The first thing that surprised me in the article was the word problem about converting grain into protein on page 21. From my experience, and maybe I am the exception, when I received word problems in my math classes, I never thought about what they were really saying. I guess, maybe I was conditioned by a lot of contrived problems, but when I see a word problem I am immediately thinking of how to translate it into math, and paying little attention to the actual message or politics it might be conveying. We can take a look at it from the point of view of an art class. Do we make children paint global crises in the art classroom? Sometimes, perhaps, but definitely not something we'd see in every class.

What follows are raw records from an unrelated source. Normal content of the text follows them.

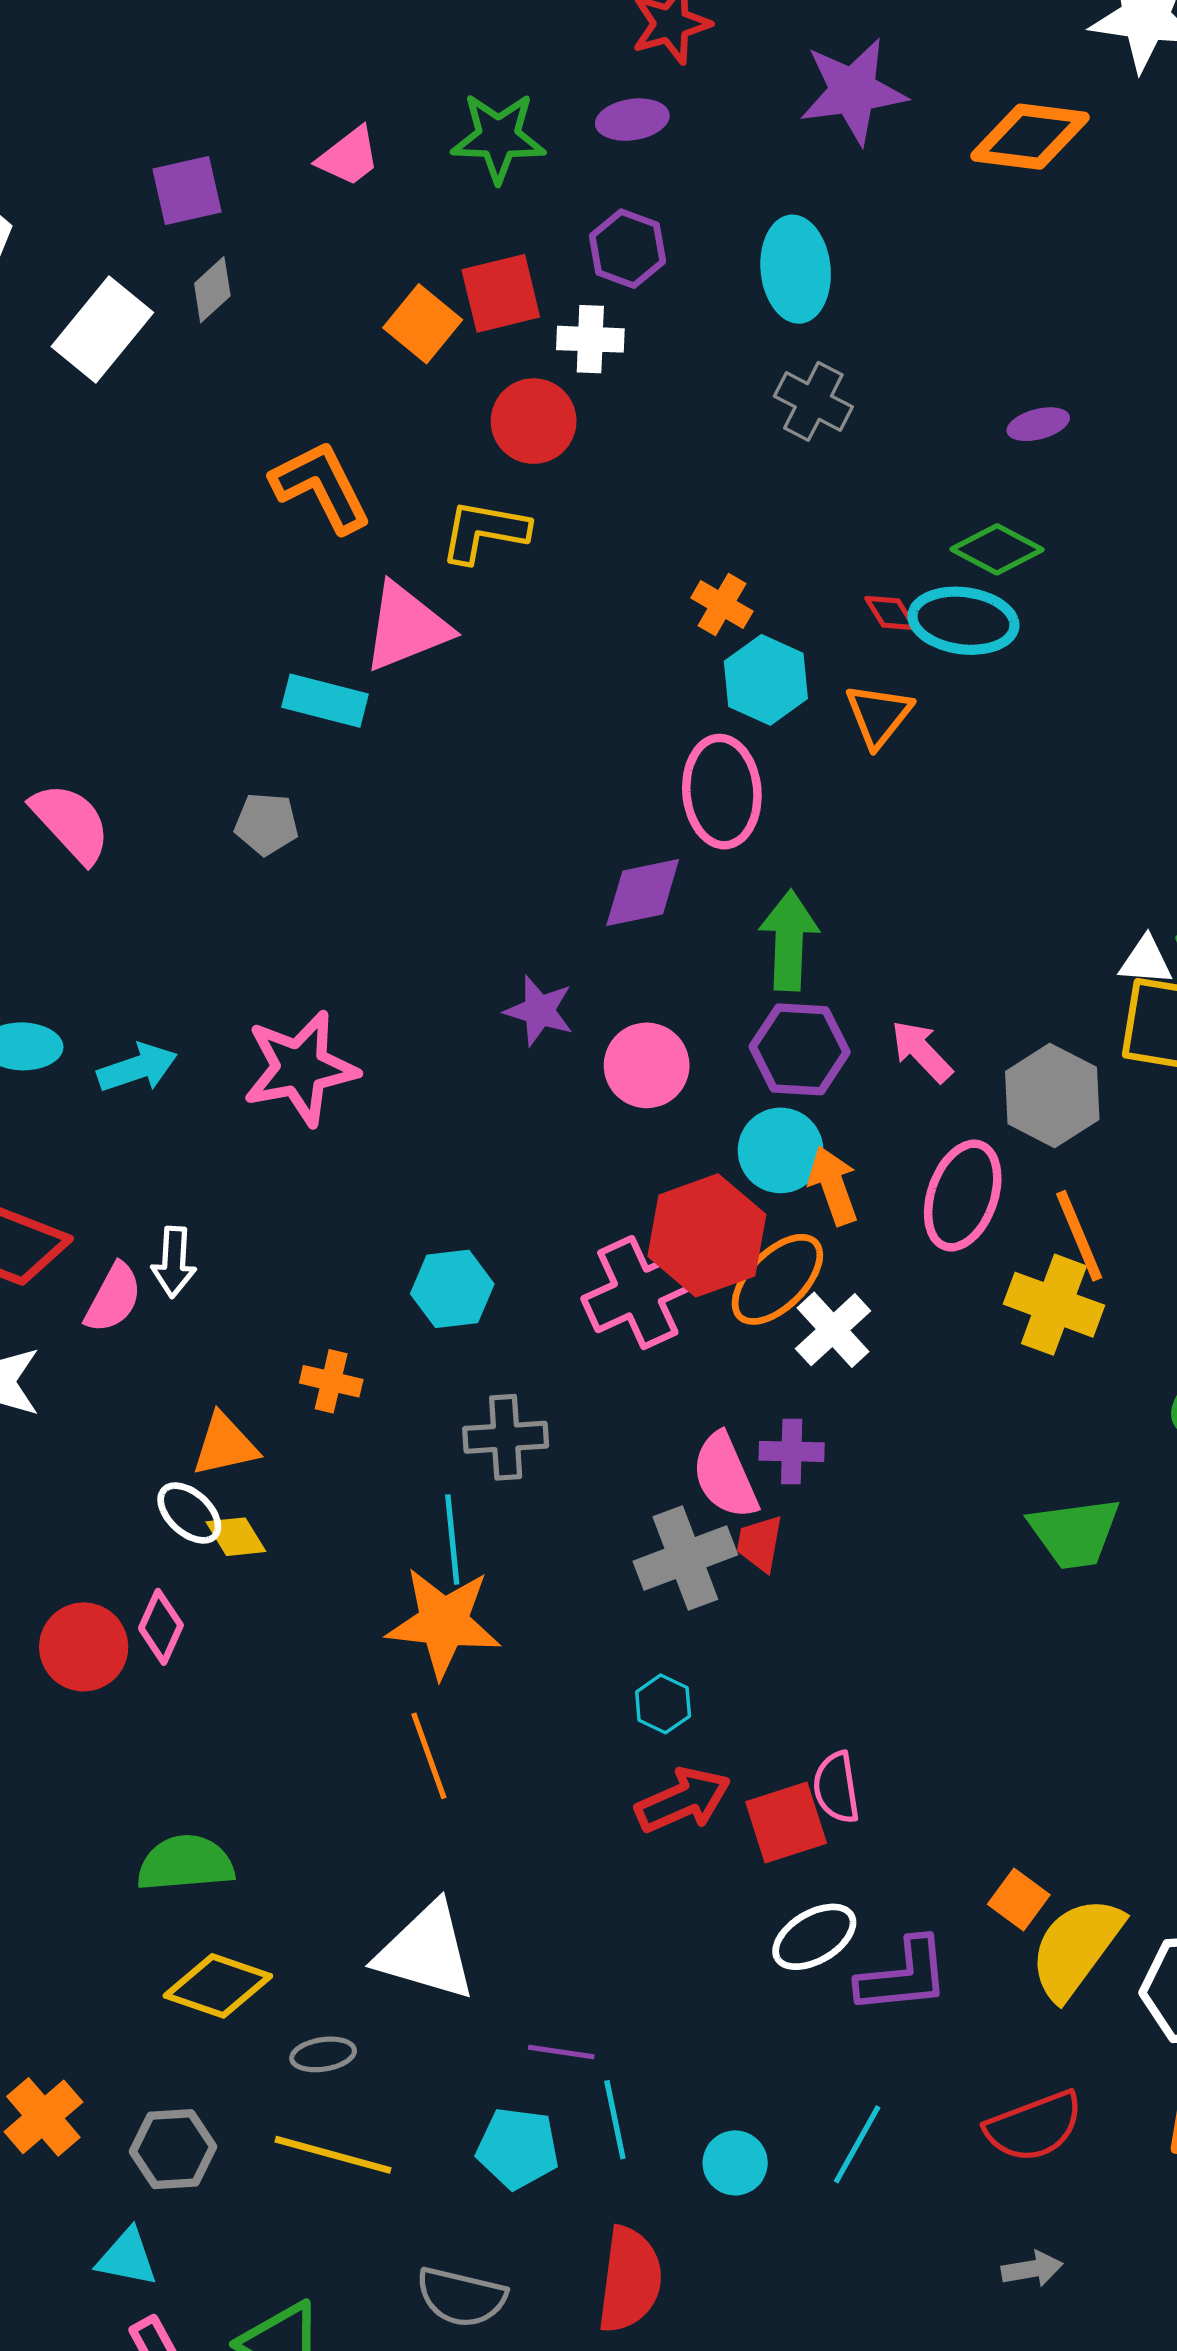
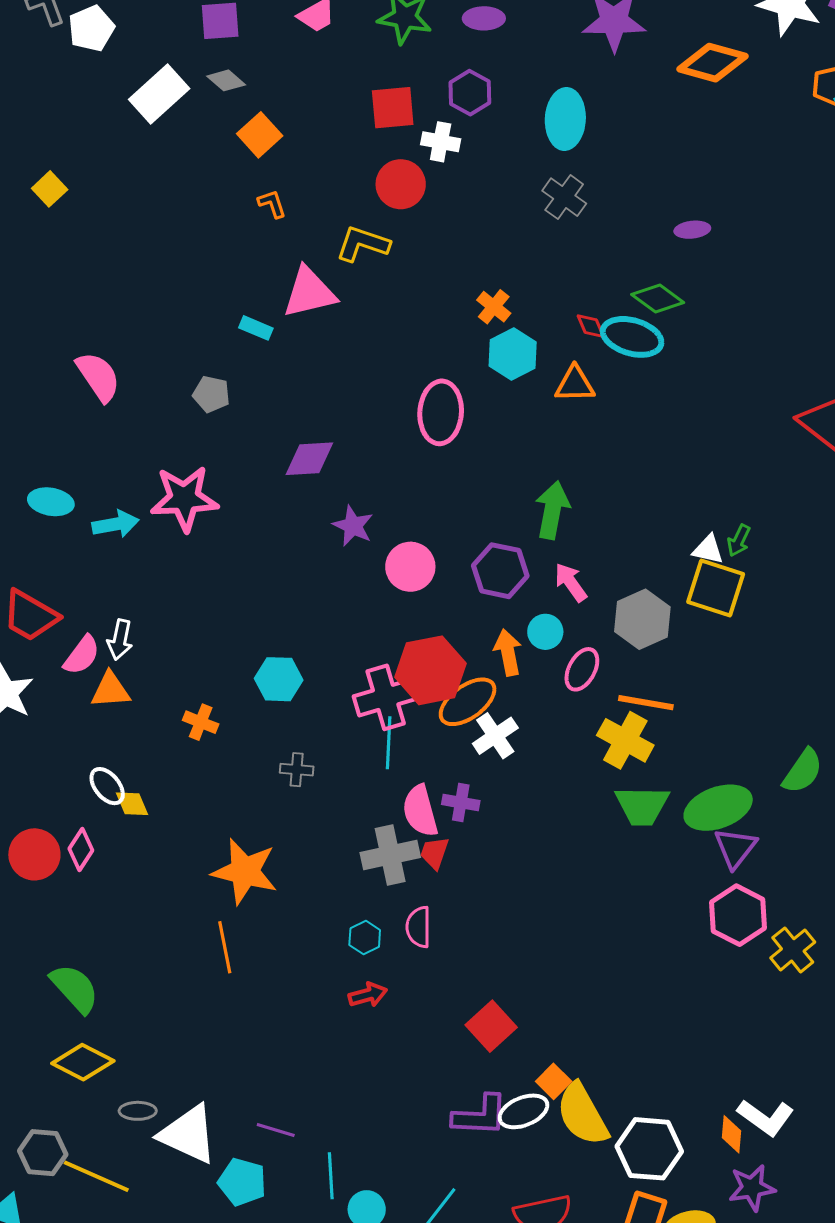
gray diamond: (212, 290) -> (226, 80), turned 75
orange square: (423, 324) -> (260, 135), moved
orange L-shape: (321, 487) -> (272, 204), size x0.5
cyan rectangle: (325, 701) -> (256, 328), size x0.7
orange triangle: (879, 715) -> (575, 384), turned 42
pink ellipse: (722, 792) -> (441, 412), moved
purple diamond: (643, 892) -> (309, 459), moved
green arrow: (789, 940) -> (552, 510), moved
pink star: (300, 1068) -> (184, 499), moved
cyan circle: (781, 1150) -> (545, 632), moved, size x0.7
pink ellipse: (963, 1196) -> (582, 669), size x0.7
orange line: (1079, 1236) -> (646, 703), turned -66
gray cross: (506, 1437) -> (297, 770), size x0.7
orange triangle: (225, 1445) -> (111, 690), moved
green trapezoid: (1074, 1533) -> (642, 806), moved
cyan line: (452, 1539) -> (389, 743), moved
pink semicircle: (836, 1787) -> (418, 927), moved
red arrow: (683, 1800) -> (368, 995), size x0.7
red square: (786, 1822) -> (491, 1026), moved, turned -33
green semicircle: (186, 1863) -> (75, 988), turned 44
white ellipse: (814, 1937) -> (523, 1111), moved
yellow semicircle: (1076, 1948) -> (582, 1114), turned -74
white triangle: (426, 1952) -> (188, 1134), moved
cyan line: (615, 2120) -> (331, 1176), moved
yellow line: (333, 2155) -> (96, 1176), moved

The second thing that surprised me was how the author is set on "ethics of mathematics". If we think of mathematics as humans reasoning abstractly about the natural (or artificial) world, then mathematics is free of "ethics". Ethics would just come from what we do with it. Mathematics, as a language that has added reasoning, is by definition free of judgement or ethics or politics. Infusing any of these with it, is our decision in how we shape it.
That is not to say we cannot discuss such topics in the classroom. My view is to keep math pure, with psychological, political, social problems to be addressed separately, not enmeshed with the material. Math is hard enough. That is not to say that we'd never have real world math problems with contemporary issues, but as we all know that teaching is more than just delivering the material, I believe getting students to like math for its own sake is a priority.